With the pictures omitted, write out all of the listing exactly.
[DATASET ENTRIES Boundary: Start]
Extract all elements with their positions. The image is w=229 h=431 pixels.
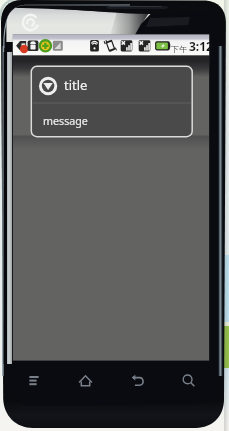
staticText: 下午 [171, 44, 187, 54]
staticText: title [64, 76, 88, 94]
staticText: message [43, 114, 88, 129]
button[interactable]: Back [115, 364, 161, 398]
button[interactable]: title [31, 66, 194, 104]
button[interactable]: Search [166, 364, 210, 398]
button[interactable]: message [31, 103, 194, 138]
button[interactable]: Home [63, 364, 109, 398]
button[interactable]: Menu [13, 364, 61, 398]
staticText: 3:12 [189, 38, 213, 54]
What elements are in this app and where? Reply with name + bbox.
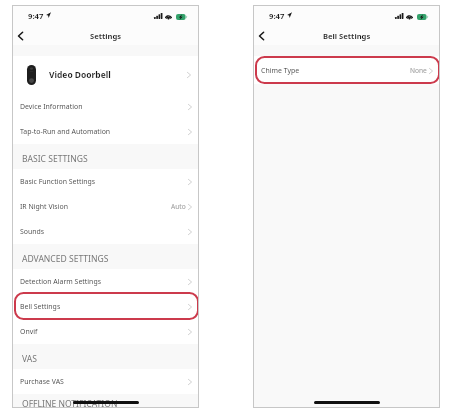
button[interactable]: Onvif [12,319,199,344]
staticText: Bell Settings [20,302,61,311]
staticText: Video Doorbell [49,69,111,81]
button[interactable]: Detection Alarm Settings [12,269,199,294]
staticText: BASIC SETTINGS [22,153,88,165]
button[interactable]: Video Doorbell [12,56,199,94]
button[interactable]: Purchase VAS [12,369,199,394]
staticText: OFFLINE NOTIFICATION [22,398,118,408]
staticText: Tap-to-Run and Automation [20,127,111,136]
staticText: VAS [22,353,37,365]
button[interactable]: Chime Type [253,56,440,84]
button[interactable]: Sounds [12,219,199,244]
staticText: Device Information [20,102,83,111]
staticText: Sounds [20,227,45,236]
staticText: IR Night Vision [20,202,68,211]
staticText: Settings [90,31,122,41]
button[interactable]: Back [253,27,270,44]
staticText: Onvif [20,327,38,336]
staticText: Basic Function Settings [20,177,96,186]
button[interactable]: Bell Settings [12,294,199,319]
staticText: Purchase VAS [20,377,64,386]
staticText: 9:47 [28,11,44,21]
staticText: Auto [171,202,186,211]
staticText: 9:47 [269,11,285,21]
staticText: ADVANCED SETTINGS [22,253,109,265]
staticText: Detection Alarm Settings [20,277,101,286]
button[interactable]: Basic Function Settings [12,169,199,194]
button[interactable]: Device Information [12,94,199,119]
button[interactable]: Tap-to-Run and Automation [12,119,199,144]
button[interactable]: Back [12,27,29,44]
staticText: Bell Settings [323,31,371,41]
staticText: None [410,66,427,75]
button[interactable]: IR Night Vision [12,194,199,219]
staticText: Chime Type [261,66,300,75]
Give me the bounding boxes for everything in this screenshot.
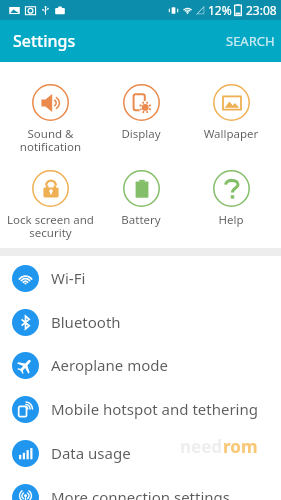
button[interactable]: Wi-Fi	[0, 256, 281, 300]
staticText: Display	[96, 126, 186, 142]
staticText: 23:08	[246, 2, 277, 18]
staticText: Help	[186, 212, 276, 228]
button[interactable]: SEARCH	[220, 22, 281, 60]
button[interactable]: Data usage	[0, 431, 281, 475]
staticText: Bluetooth	[51, 312, 121, 332]
staticText: Aeroplane mode	[51, 355, 168, 375]
button[interactable]: More connection settings	[0, 475, 281, 500]
staticText: Sound & notification	[5, 126, 96, 155]
button[interactable]: Bluetooth	[0, 300, 281, 344]
staticText: SEARCH	[226, 32, 275, 50]
staticText: rom	[223, 435, 258, 458]
button[interactable]: Display	[96, 62, 186, 148]
button[interactable]: Mobile hotspot and tethering	[0, 387, 281, 431]
staticText: Settings	[13, 30, 76, 52]
staticText: Data usage	[51, 443, 131, 463]
button[interactable]: Lock screen and security	[5, 148, 96, 234]
staticText: More connection settings	[51, 487, 230, 500]
button[interactable]: Aeroplane mode	[0, 343, 281, 387]
staticText: Battery	[96, 212, 186, 228]
button[interactable]: Wallpaper	[186, 62, 276, 148]
staticText: 12%	[208, 2, 232, 18]
staticText: Lock screen and security	[5, 212, 96, 241]
button[interactable]: Help	[186, 148, 276, 234]
button[interactable]: Battery	[96, 148, 186, 234]
staticText: need	[180, 435, 223, 458]
button[interactable]: Sound & notification	[5, 62, 96, 148]
staticText: Wi-Fi	[51, 268, 86, 288]
staticText: Mobile hotspot and tethering	[51, 399, 258, 419]
staticText: Wallpaper	[186, 126, 276, 142]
[DATASET ENTRIES Boundary: End]
■ RESULT BELOW:
Extract all elements with their positions. The image is w=229 h=431 pixels.
staticText: 下午 [171, 44, 187, 54]
staticText: title [64, 76, 88, 94]
staticText: message [43, 114, 88, 129]
button[interactable]: Back [115, 364, 161, 398]
button[interactable]: title [31, 66, 194, 104]
button[interactable]: Search [166, 364, 210, 398]
button[interactable]: message [31, 103, 194, 138]
button[interactable]: Home [63, 364, 109, 398]
button[interactable]: Menu [13, 364, 61, 398]
staticText: 3:12 [189, 38, 213, 54]
What elements are in this app and where? Reply with name + bbox.
button[interactable]: Onvif [12,319,199,344]
staticText: Bell Settings [20,302,61,311]
staticText: Video Doorbell [49,69,111,81]
button[interactable]: Detection Alarm Settings [12,269,199,294]
staticText: BASIC SETTINGS [22,153,88,165]
button[interactable]: Video Doorbell [12,56,199,94]
button[interactable]: Purchase VAS [12,369,199,394]
staticText: OFFLINE NOTIFICATION [22,398,118,408]
staticText: Tap-to-Run and Automation [20,127,111,136]
staticText: VAS [22,353,37,365]
button[interactable]: Chime Type [253,56,440,84]
button[interactable]: Sounds [12,219,199,244]
staticText: Device Information [20,102,83,111]
staticText: Sounds [20,227,45,236]
staticText: IR Night Vision [20,202,68,211]
staticText: Settings [90,31,122,41]
button[interactable]: Back [253,27,270,44]
staticText: Onvif [20,327,38,336]
staticText: Basic Function Settings [20,177,96,186]
button[interactable]: Bell Settings [12,294,199,319]
staticText: Purchase VAS [20,377,64,386]
staticText: 9:47 [28,11,44,21]
staticText: Auto [171,202,186,211]
staticText: 9:47 [269,11,285,21]
staticText: ADVANCED SETTINGS [22,253,109,265]
staticText: Detection Alarm Settings [20,277,101,286]
button[interactable]: Basic Function Settings [12,169,199,194]
button[interactable]: Device Information [12,94,199,119]
button[interactable]: Tap-to-Run and Automation [12,119,199,144]
button[interactable]: Back [12,27,29,44]
staticText: Bell Settings [323,31,371,41]
staticText: None [410,66,427,75]
button[interactable]: IR Night Vision [12,194,199,219]
staticText: Chime Type [261,66,300,75]
Give me the bounding boxes for everything in this screenshot.
button[interactable]: Wi-Fi	[0, 256, 281, 300]
staticText: Display	[96, 126, 186, 142]
staticText: 23:08	[246, 2, 277, 18]
staticText: Help	[186, 212, 276, 228]
button[interactable]: SEARCH	[220, 22, 281, 60]
button[interactable]: Data usage	[0, 431, 281, 475]
staticText: Bluetooth	[51, 312, 121, 332]
staticText: Aeroplane mode	[51, 355, 168, 375]
button[interactable]: More connection settings	[0, 475, 281, 500]
staticText: Sound & notification	[5, 126, 96, 155]
button[interactable]: Bluetooth	[0, 300, 281, 344]
staticText: SEARCH	[226, 32, 275, 50]
staticText: rom	[223, 435, 258, 458]
button[interactable]: Display	[96, 62, 186, 148]
button[interactable]: Mobile hotspot and tethering	[0, 387, 281, 431]
staticText: Settings	[13, 30, 76, 52]
staticText: Data usage	[51, 443, 131, 463]
button[interactable]: Lock screen and security	[5, 148, 96, 234]
staticText: More connection settings	[51, 487, 230, 500]
button[interactable]: Aeroplane mode	[0, 343, 281, 387]
staticText: Battery	[96, 212, 186, 228]
button[interactable]: Wallpaper	[186, 62, 276, 148]
staticText: 12%	[208, 2, 232, 18]
staticText: Lock screen and security	[5, 212, 96, 241]
button[interactable]: Help	[186, 148, 276, 234]
button[interactable]: Battery	[96, 148, 186, 234]
staticText: need	[180, 435, 223, 458]
button[interactable]: Sound & notification	[5, 62, 96, 148]
staticText: Wi-Fi	[51, 268, 86, 288]
staticText: Mobile hotspot and tethering	[51, 399, 258, 419]
staticText: Wallpaper	[186, 126, 276, 142]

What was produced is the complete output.